Denn so sehr ich mich an den Rettungsanker klammerte, dass eine Legende nur eine erfundene Geschichte war und ein darin vorkommender, verfluchter Piratenkönig nicht Knall auf Fall vor mir stehen konnte, so hemmte gleichzeitig eine tiefverwurzelte Unruhe in meinem Inneren jeglichen Versuch, die Geschehnisse logisch zu betrachten.
Diese extreme Unruhe, war wie ein Urinstinkt, eine Urangst, deren kalte Wurzeln aus meinem unteren Rückenmark zu kommen schienen und die nach mir griffen und meinen ganzen Körper in einer Art Schockzustand fest umklammert hielten.

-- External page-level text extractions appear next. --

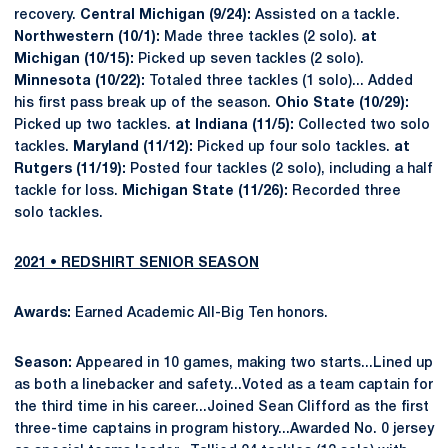
recovery.
Central Michigan (9/24):
Assisted on a tackle.
Northwestern (10/1):
Made three tackles (2 solo).
at
Michigan (10/15):
Picked up seven tackles (2 solo).
Minnesota (10/22):
Totaled three tackles (1 solo)... Added
his first pass break up of the season.
Ohio State (10/29):
Picked up two tackles.
at Indiana (11/5):
Collected two solo
tackles.
Maryland (11/12):
Picked up four solo tackles.
at
Rutgers (11/19):
Posted four tackles (2 solo), including a half
tackle for loss.
Michigan State (11/26):
Recorded three
solo tackles.
2021 • REDSHIRT SENIOR SEASON
Awards:
Earned Academic All-Big Ten honors.
Season:
Appeared in 10 games, making two starts...Lined up
as both a linebacker and safety...Voted as a team captain for
the third time in his career...Joined Sean Clifford as the first
three-time captains in program history...Awarded No. 0 jersey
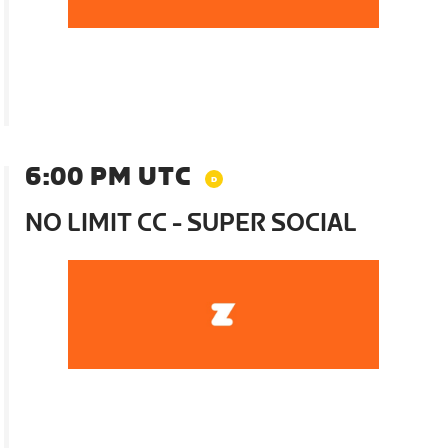
6:00 PM UTC
NO LIMIT CC - SUPER SOCIAL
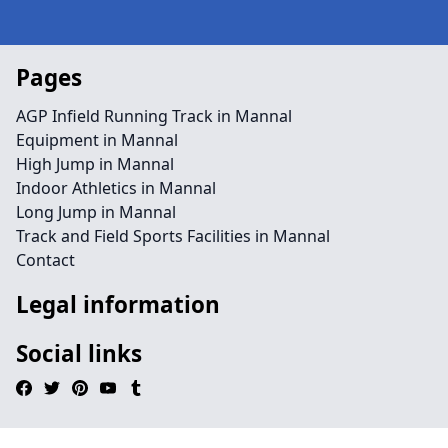
Pages
AGP Infield Running Track in Mannal
Equipment in Mannal
High Jump in Mannal
Indoor Athletics in Mannal
Long Jump in Mannal
Track and Field Sports Facilities in Mannal
Contact
Legal information
Social links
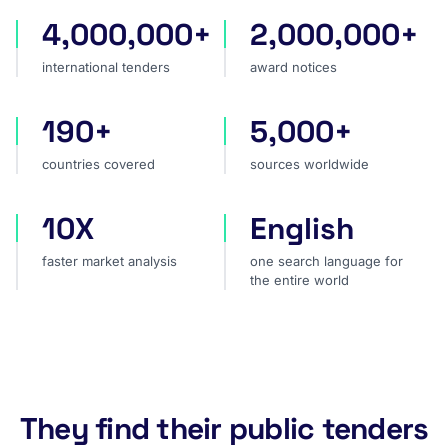
4,000,000+
2,000,000+
international tenders
award notices
international tenders
award notices
190+
5,000+
countries covered
sources worldwide
countries covered
sources worldwide
10X
English
faster market analysis
one search language for t
faster market analysis
one search language for
the entire world
They find their public tenders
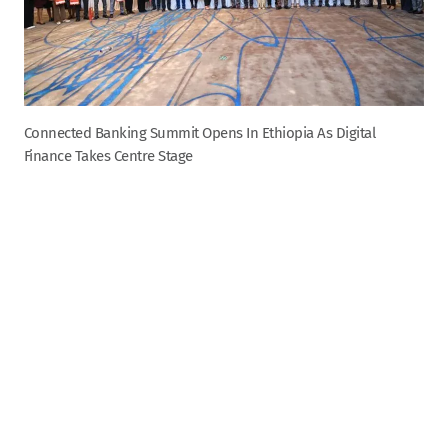
Connected Banking Summit Opens In Ethiopia As Digital
Finance Takes Centre Stage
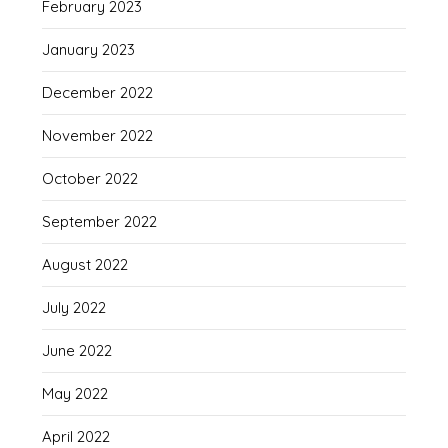
February 2023
January 2023
December 2022
November 2022
October 2022
September 2022
August 2022
July 2022
June 2022
May 2022
April 2022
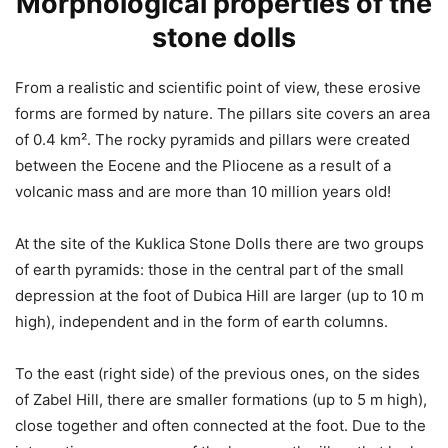
Morphological properties of the
stone dolls
From a realistic and scientific point of view, these erosive
forms are formed by nature. The pillars site covers an area
of 0.4 km². The rocky pyramids and pillars were created
between the Eocene and the Pliocene as a result of a
volcanic mass and are more than 10 million years old!
At the site of the Kuklica Stone Dolls there are two groups
of earth pyramids: those in the central part of the small
depression at the foot of Dubica Hill are larger (up to 10 m
high), independent and in the form of earth columns.
To the east (right side) of the previous ones, on the sides
of Zabel Hill, there are smaller formations (up to 5 m high),
close together and often connected at the foot. Due to the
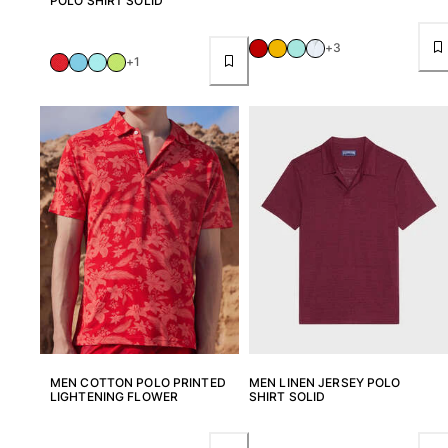
POLO SHIRT SOLID
View all Beach games
Key rings
+3
+1
View all Key rings
Jewelry and Watch
View all Jewelry and Watch
collaborations
GIFTS
INSPIRATIONS
VILEBREQUIN BEACHES
MEN COTTON POLO PRINTED
MEN LINEN JERSEY POLO
Magazine
LIGHTENING FLOWER
SHIRT SOLID
La Maison Vilebrequin
GIFT CARD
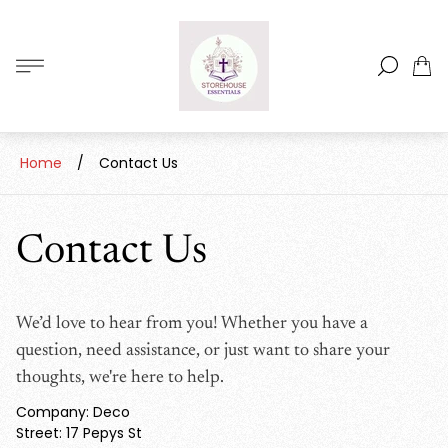
Store
logo"
Cart
drawe
Home
/
Contact Us
Contact Us
We’d love to hear from you! Whether you have a
question, need assistance, or just want to share your
thoughts, we're here to help.
Company: Deco
Street: 17 Pepys St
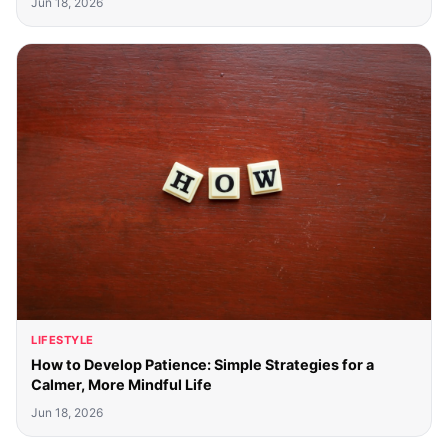
Jun 18, 2026
LIFESTYLE
How to Develop Patience: Simple Strategies for a
Calmer, More Mindful Life
Jun 18, 2026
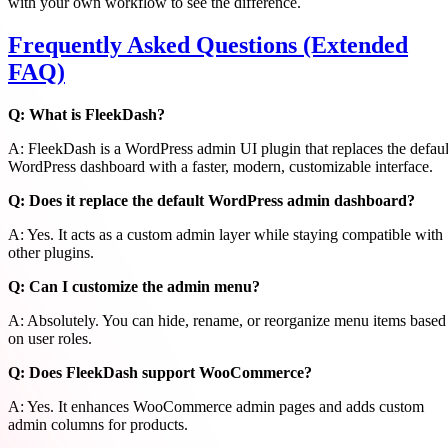
with your own workflow to see the difference.
Frequently Asked Questions (Extended
FAQ)
Q: What is FleekDash?
A: FleekDash is a WordPress admin UI plugin that replaces the defaul
WordPress dashboard with a faster, modern, customizable interface.
Q: Does it replace the default WordPress admin dashboard?
A: Yes. It acts as a custom admin layer while staying compatible with
other plugins.
Q: Can I customize the admin menu?
A: Absolutely. You can hide, rename, or reorganize menu items based
on user roles.
Q: Does FleekDash support WooCommerce?
A: Yes. It enhances WooCommerce admin pages and adds custom
admin columns for products.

Mir war, als sollte diese eiskalte Umklammerung mir deutlich zu verstehen geben, dass es sich hier um eine Gefahr handelte, die ich nicht unterschätzen durfte, auch wenn ich sie nicht mit meinem Verstand begreifen konnte.
Die Erinnerung an das große Segelschiff, das ich zeitiger am Abend in dem kleinen Hafen gesehen hatte und das genauso plötzlich in der Dunkelheit verschwunden war, wie eben der junge Mann, war das Einzige, dass mein Verstand in diesen Sekunden hervorzubringen im Stande war. Er spülte das Bild des riesigen Segelschiffes aus meinem Unterbewusstsein hervor, wie eine Meereswelle eine Muschel an den Strand spült und sie dann einfach da zurücklässt, um sich selbst wieder ins Meer zurückzuziehen.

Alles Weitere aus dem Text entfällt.